È stato convalidato dal gip il fermo del presunto responsabile della morte di Guido Roviello, il senza fissa dimora aggredito lo scorso 19 agosto in piazza Sant’Anna, a Caserta. Il giudice ha disposto nei confronti dell’indagato la custodia cautelare in carcere. L’ipotesi di reato è omicidio aggravato dai futili motivi.
Caserta, clochard ucciso per un debito di 50 euro: convalidato il fermo di un cittadino ucraino
Secondo quanto ricostruito dalla Procura di Santa Maria Capua Vetere, alla base del brutale pestaggio ci sarebbe stato un debito di appena 50 euro.

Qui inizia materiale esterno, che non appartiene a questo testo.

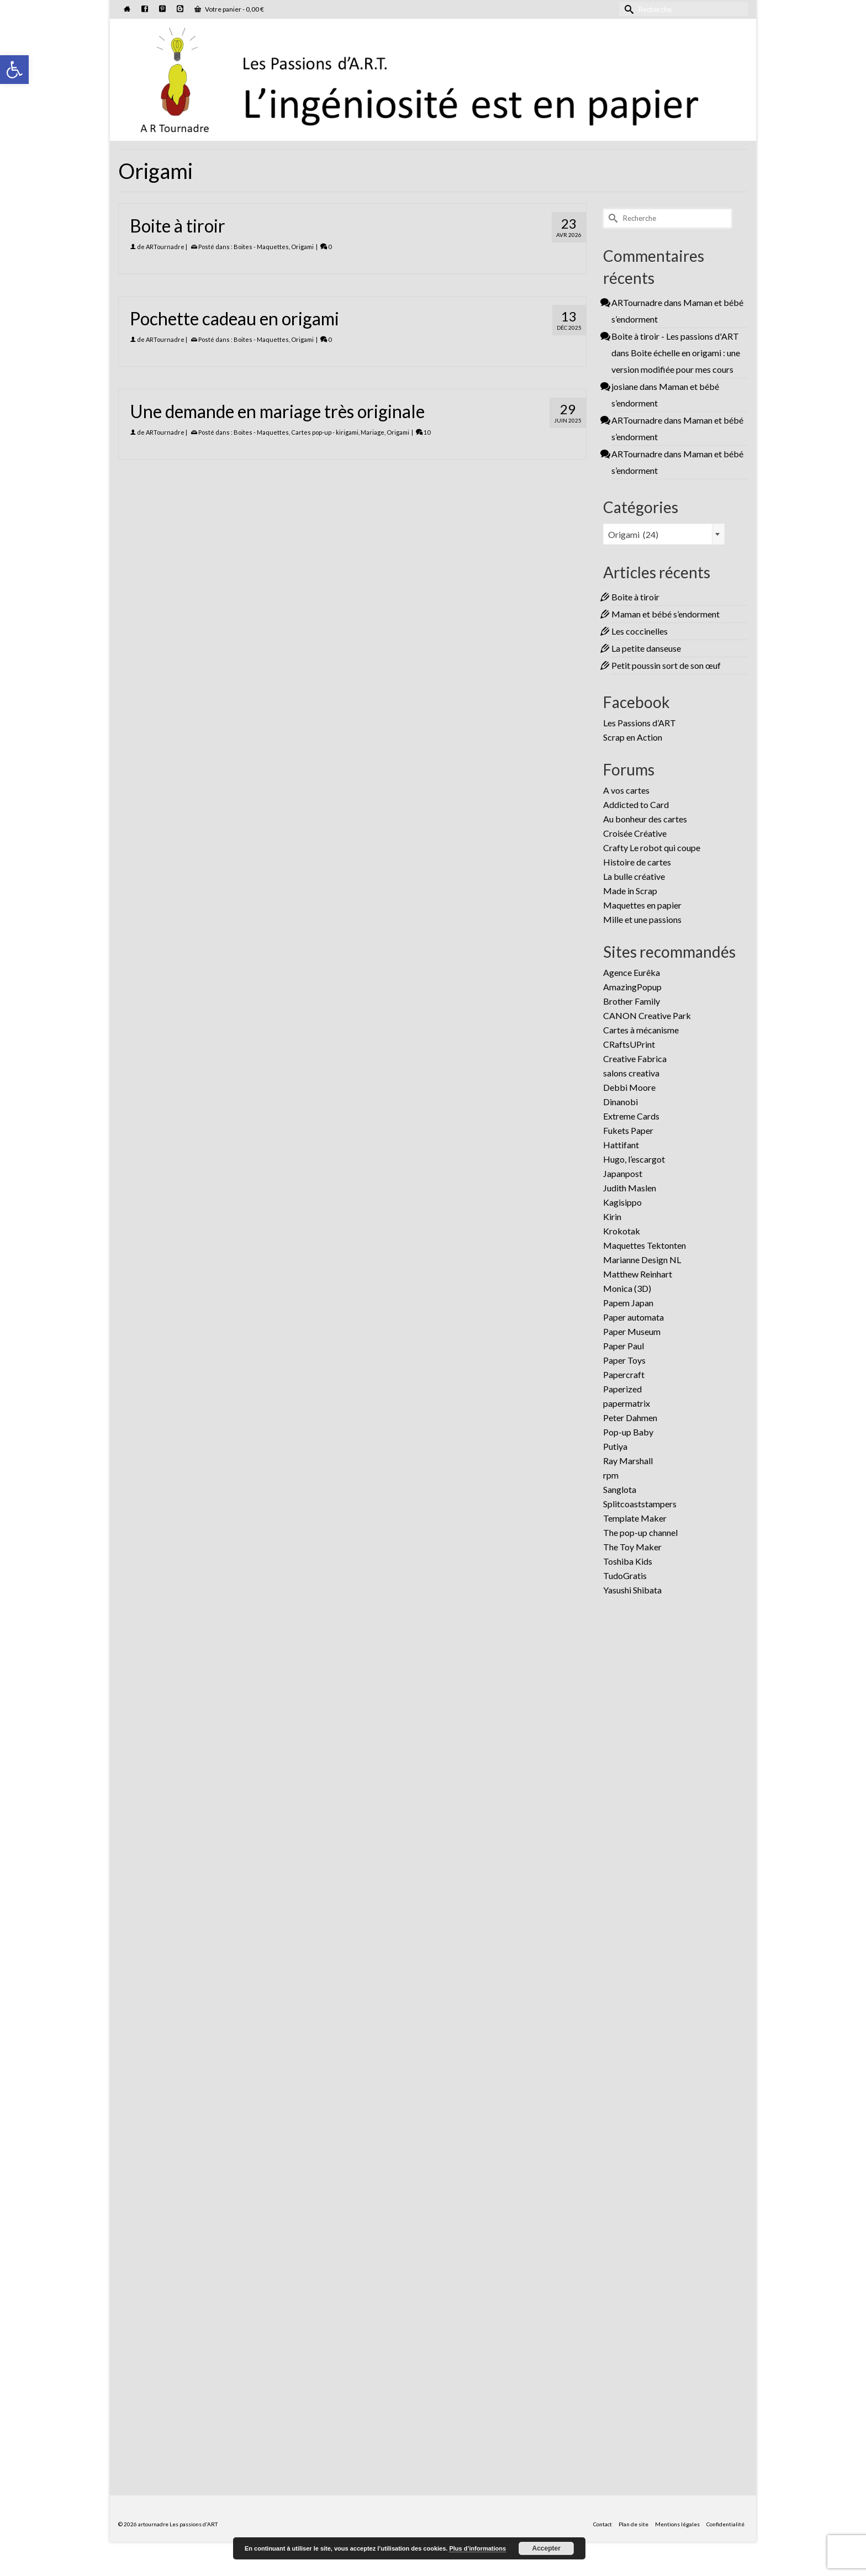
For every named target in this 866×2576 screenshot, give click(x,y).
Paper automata (633, 1317)
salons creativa (631, 1073)
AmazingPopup (632, 986)
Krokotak (621, 1231)
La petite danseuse (646, 648)
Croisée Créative (635, 833)
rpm (611, 1475)
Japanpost (622, 1173)
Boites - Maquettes (261, 246)
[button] (14, 69)
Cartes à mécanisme (641, 1030)
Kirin (612, 1216)
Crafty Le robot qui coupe (651, 847)
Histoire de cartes (637, 862)
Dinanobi (620, 1101)
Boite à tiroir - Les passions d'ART (675, 336)
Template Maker (635, 1518)
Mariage (372, 432)
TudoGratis (625, 1575)
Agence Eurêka (631, 972)
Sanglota (619, 1489)
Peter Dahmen (630, 1417)
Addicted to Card (636, 804)
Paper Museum (632, 1331)
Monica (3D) (627, 1288)
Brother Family (631, 1001)
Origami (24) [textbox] (633, 534)
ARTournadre (165, 246)
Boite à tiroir (635, 597)
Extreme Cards (631, 1116)
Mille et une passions (642, 919)
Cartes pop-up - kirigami (324, 432)
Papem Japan (628, 1302)
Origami (302, 246)
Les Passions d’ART (639, 722)
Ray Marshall (628, 1460)
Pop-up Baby (628, 1432)
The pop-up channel (640, 1532)
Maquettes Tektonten (644, 1245)
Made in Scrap (630, 890)
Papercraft (624, 1374)
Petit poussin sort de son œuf (666, 665)
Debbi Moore (629, 1087)
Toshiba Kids (627, 1561)
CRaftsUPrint (629, 1044)
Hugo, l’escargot (634, 1159)
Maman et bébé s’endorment (665, 614)
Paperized (622, 1389)
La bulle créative (634, 876)
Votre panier (229, 9)
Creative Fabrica (635, 1058)
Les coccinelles (639, 631)
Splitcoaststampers (640, 1503)
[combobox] (664, 534)
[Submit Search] (627, 9)
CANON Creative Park (647, 1015)
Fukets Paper (628, 1130)
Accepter (546, 2548)
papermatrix (626, 1403)
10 (423, 432)
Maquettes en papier (642, 905)
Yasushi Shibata (632, 1590)
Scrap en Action (632, 737)
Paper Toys (624, 1360)
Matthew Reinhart (637, 1274)
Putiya (615, 1446)
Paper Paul (623, 1345)
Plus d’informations (477, 2548)
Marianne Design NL (642, 1259)
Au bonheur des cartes (645, 819)
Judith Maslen (629, 1188)
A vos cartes (626, 790)
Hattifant (621, 1144)
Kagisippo (622, 1202)
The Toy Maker (632, 1547)
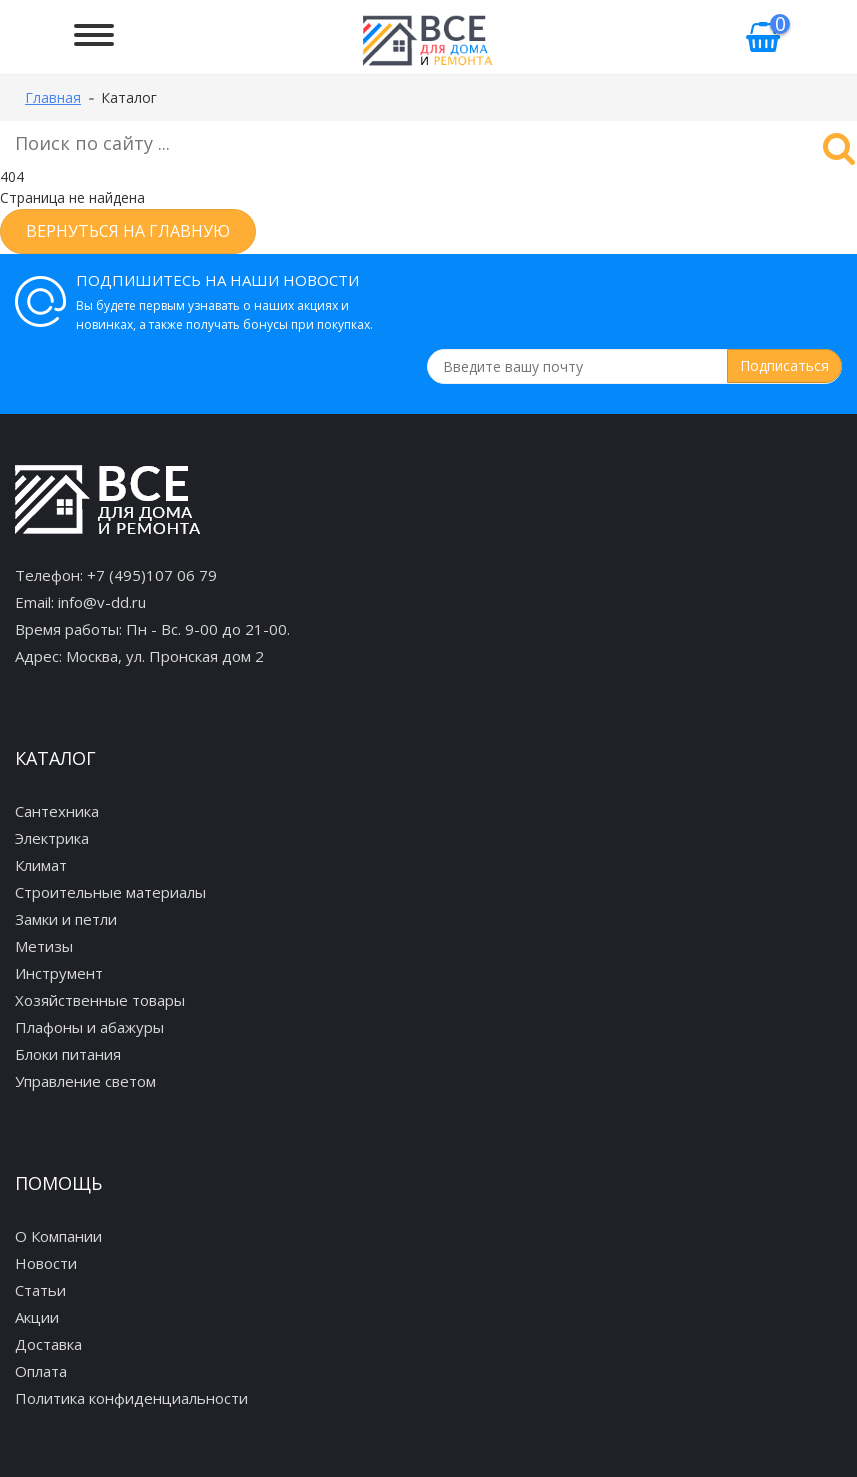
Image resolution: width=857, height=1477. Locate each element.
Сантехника (57, 811)
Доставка (48, 1344)
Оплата (41, 1371)
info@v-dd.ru (102, 602)
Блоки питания (68, 1054)
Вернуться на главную (128, 231)
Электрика (52, 838)
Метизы (44, 946)
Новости (46, 1263)
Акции (37, 1317)
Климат (41, 865)
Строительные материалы (110, 892)
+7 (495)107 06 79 (152, 575)
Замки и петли (66, 919)
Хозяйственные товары (100, 1000)
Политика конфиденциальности (131, 1398)
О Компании (58, 1236)
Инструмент (59, 973)
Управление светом (85, 1081)
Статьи (40, 1290)
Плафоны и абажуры (89, 1027)
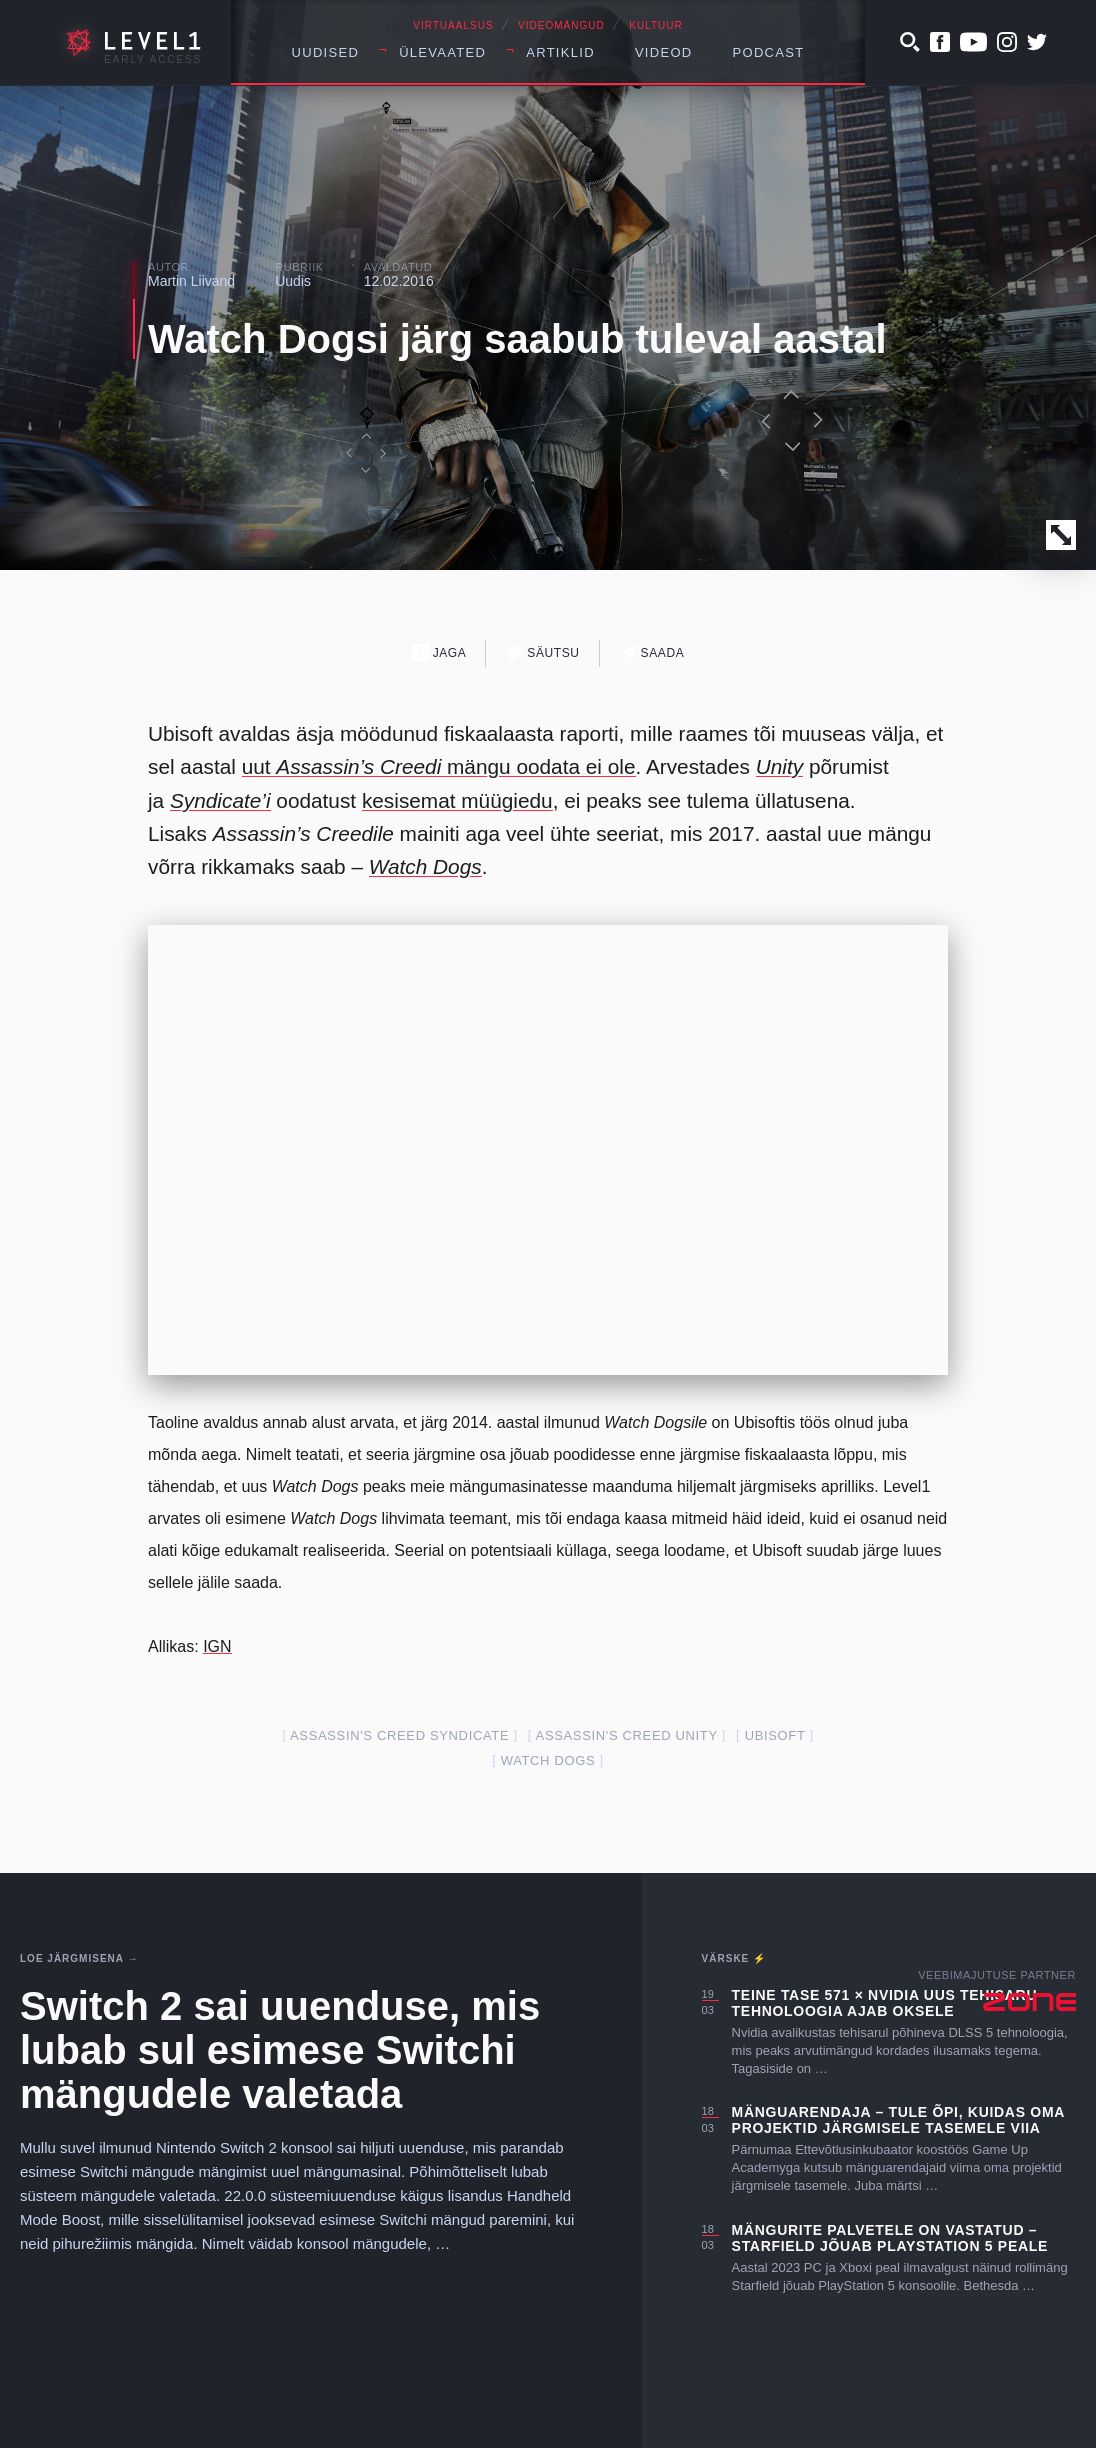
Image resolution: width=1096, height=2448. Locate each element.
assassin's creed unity (627, 1735)
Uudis (293, 281)
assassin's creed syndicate (399, 1735)
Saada (652, 652)
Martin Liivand (191, 281)
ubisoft (775, 1735)
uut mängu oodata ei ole (439, 766)
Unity (779, 766)
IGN (217, 1646)
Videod (664, 52)
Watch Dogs (425, 866)
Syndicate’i (220, 800)
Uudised (326, 52)
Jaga (439, 652)
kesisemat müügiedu (457, 800)
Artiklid (560, 52)
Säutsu (542, 652)
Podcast (769, 52)
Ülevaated (442, 52)
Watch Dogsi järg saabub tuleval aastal (517, 339)
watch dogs (548, 1760)
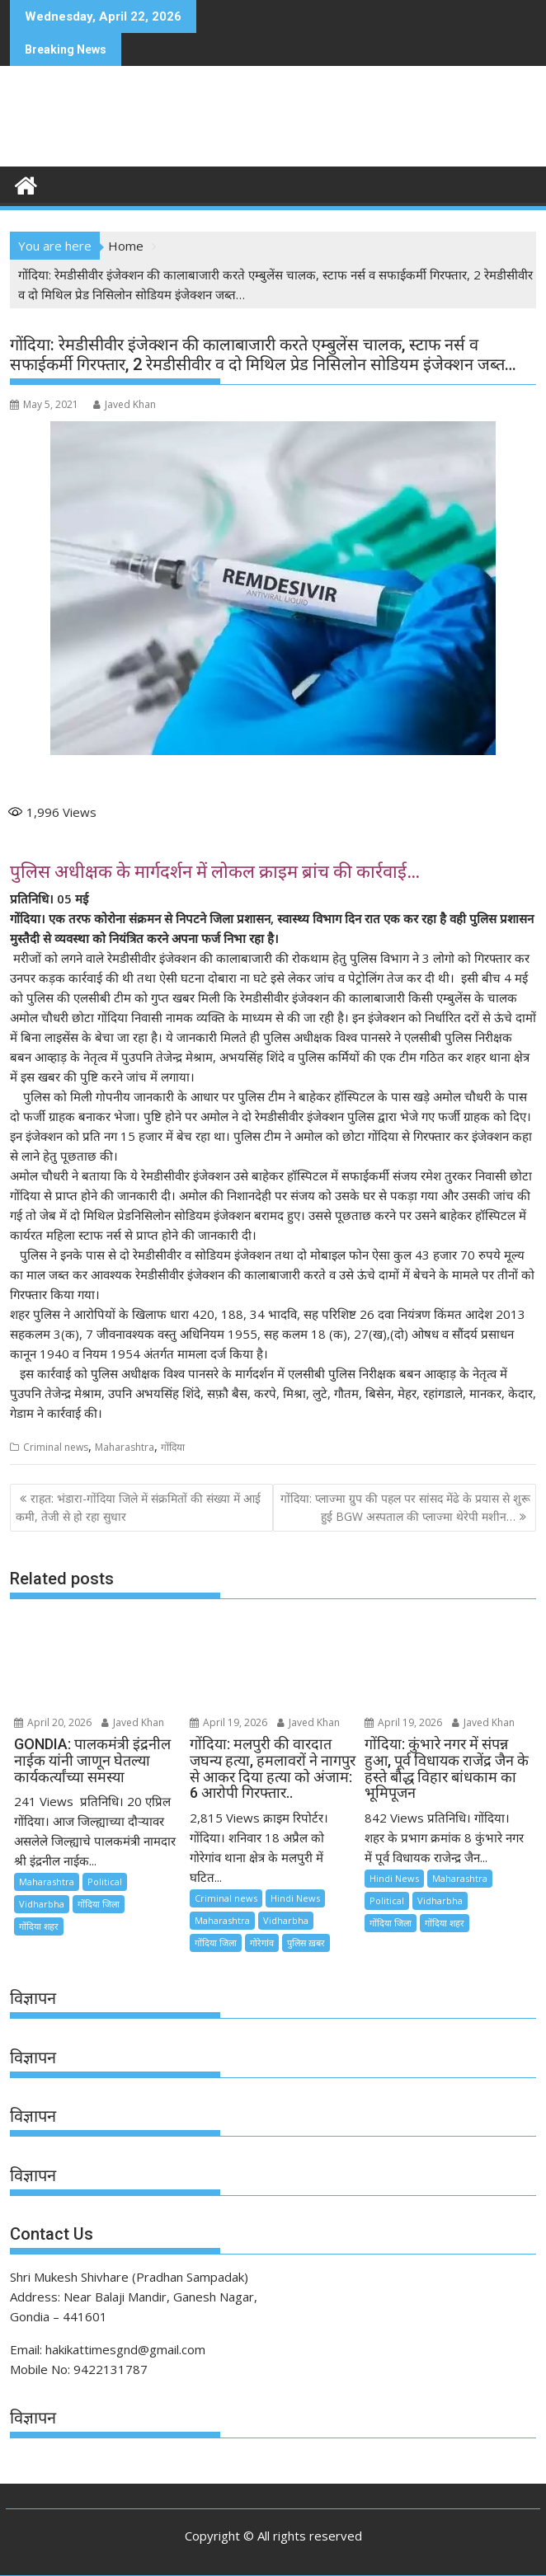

Roviello, 62 anni secondo quanto riportato nel comunicato della Procura, sarebbe stato colpito violentemente al termine di un alterco per questioni economiche. Soccorso e trasportato all’ospedale Sant’Anna e San Sebastiano, è successivamente morto per le conseguenze delle ferite riportate.
Le indagini della Guardia di Finanza di Caserta, coordinate dalla Procura, sono partite immediatamente. Determinanti sarebbero state le testimonianze delle persone presenti e le immagini dei sistemi di videosorveglianza della zona. Gli accertamenti hanno portato all’individuazione di un quarantenne rumeno, anch’egli senza fissa dimora. Nel corso dell’interrogatorio davanti al pubblico ministero, secondo la Procura, l’uomo avrebbe sostanzialmente ammesso i fatti. Il fermo è stato quindi convalidato dal giudice, che ha disposto la permanenza dell’indagato in carcere.

Per chi lo conosceva, Guido era un uomo che, dopo aver lavorato come cameriere, aveva attraversato una vita difficile. Negli ultimi tempi viveva a Maddaloni e frequentava la mensa della chiesa di Nostra Signora di Lourdes. Sul caso è intervenuto anche il deputato di Alleanza Verdi e Sinistra Francesco Emilio Borrelli, che sui social ha definito le immagini dell’aggressione “sconvolgenti”, denunciando la ferocia della violenza e quella che, a suo giudizio, sarebbe stata l’indifferenza delle persone presenti durante il pestaggio.
Parole di dolore anche da monsignor Pietro Lagnese, arcivescovo di Capua e vescovo di Caserta: “Questa morte deve interrogare tutti”. Il vescovo ha rivolto un appello alla comunità cristiana, alle istituzioni, al volontariato e ai cittadini affinché non ci si abitui alla sofferenza, alla solitudine, alla povertà e all’emarginazione: “Dobbiamo fare ancora di più”.